Three additional possibilities I can think of off-hand:
Using the physical setup in the photo of post #27, check the following:
  1. Meter is not Zeroed; does it read zero with the leads shorted?
  2. Stray pickup from the environment; nearby fluorescent or LED lamps often use switching regulators that can be very noisy. Even the old style 4-foot long fluorescent ceiling lamps with a ballast will radiate spikes from the several-hundred volt arc ignition voltage.
  3. There may be ripple or oscillation coming from the power supply you are using. Try putting a 0.1uF disc ceramic capacitor across its output terminals.
You can also put as much of the circuit as possible in an oven that has a window so you can still read the meter. A Microwave oven has better shielding, but a kitchen stove oven has a fair amount. (Don't turn on the oven though. :wink:)

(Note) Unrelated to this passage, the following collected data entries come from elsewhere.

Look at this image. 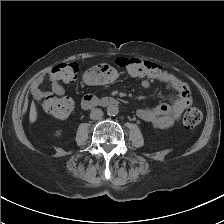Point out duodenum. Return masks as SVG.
I'll return each instance as SVG.
<instances>
[{
	"mask_svg": "<svg viewBox=\"0 0 224 224\" xmlns=\"http://www.w3.org/2000/svg\"><path fill=\"white\" fill-rule=\"evenodd\" d=\"M119 104V101L114 97H94L89 96L84 98L81 102V108L84 110H88L94 106H101V107H111L116 106Z\"/></svg>",
	"mask_w": 224,
	"mask_h": 224,
	"instance_id": "duodenum-1",
	"label": "duodenum"
}]
</instances>
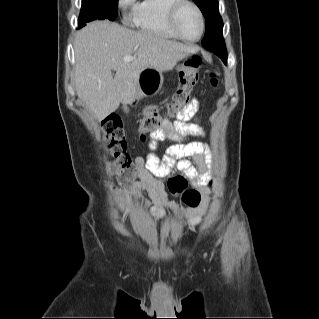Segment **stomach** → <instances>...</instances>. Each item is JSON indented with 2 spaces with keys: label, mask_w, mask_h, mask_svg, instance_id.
I'll use <instances>...</instances> for the list:
<instances>
[{
  "label": "stomach",
  "mask_w": 319,
  "mask_h": 319,
  "mask_svg": "<svg viewBox=\"0 0 319 319\" xmlns=\"http://www.w3.org/2000/svg\"><path fill=\"white\" fill-rule=\"evenodd\" d=\"M163 83L162 73L155 68L143 69L138 77L140 96L155 94Z\"/></svg>",
  "instance_id": "stomach-1"
}]
</instances>
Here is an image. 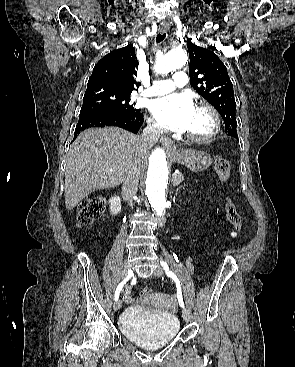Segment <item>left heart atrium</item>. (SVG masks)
Instances as JSON below:
<instances>
[{
    "label": "left heart atrium",
    "instance_id": "39dd6f15",
    "mask_svg": "<svg viewBox=\"0 0 295 367\" xmlns=\"http://www.w3.org/2000/svg\"><path fill=\"white\" fill-rule=\"evenodd\" d=\"M150 109L162 125L180 132L187 130L195 112L192 98L183 93L156 99L151 103Z\"/></svg>",
    "mask_w": 295,
    "mask_h": 367
}]
</instances>
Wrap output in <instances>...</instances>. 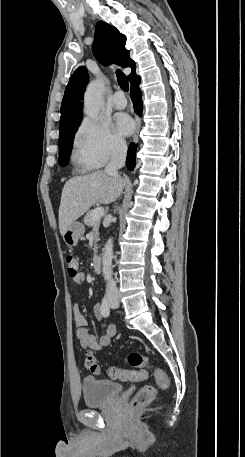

A photo showing complete equipment layout of the setup from post 27 may give us some more clues.

Cheers,
Tom
 
  • #33
piepermd said:
My ultimate use of the varicaps is for adapting a WWII aircraft radio to electronic tuning.
That is quite a challenge.
What is the radio make and model number ?
What is the frequency range of the LO ?
Are you replacing the LO only, or are you also tuning some other RF circuits ?
 
  • #34
Baluncore said:
That is quite a challenge.
What is the radio make and model number ?
What is the frequency range of the LO ?
Are you replacing the LO only, or are you also tuning some other RF circuits ?
It’s the SCR-522 from the P-51 Mustang. The LO range will be 106-126 MHz for civil aviation. I am tuning 3 RF circuits as well, up to the mixer stage. The desired frequency is selected on a microcontroller which then calculates the bias voltage needed to create the requisite capacitance for resonance at that frequency minus the IF. The old ratchet style tuning with crystal oscillators for four channels is missing from my radio, no parts are available, and no other such radios are available in the world. Without the ratchet system it would not be possible to have four preset channels available for the pilot to select, but it can be done with electronic tuning.
 
  • #35
piepermd said:
It’s the SCR-522 from the P-51 Mustang. The LO range will be 106-126 MHz for civil aviation. I am tuning 3 RF circuits as well, up to the mixer stage.
It looks to me like it has RF tuning only on RX, but has two separate switched four channel crystal oscillators, one for TX, the other for RX. It should be possible to replace the crystal oscillator(s) with digital synthesizer board(s). The harmonic multipliers that generate the TX carrier, and the LO for RX, can still be used.

There should be no problem using varactors to tune the small RF signals in the RX path, but you can expect problems generating the higher amplitude RF needed to replace the crystal oscillators. For those, you should look at synthesizer ICs that include a current controlled CMOS oscillator inside a PLL.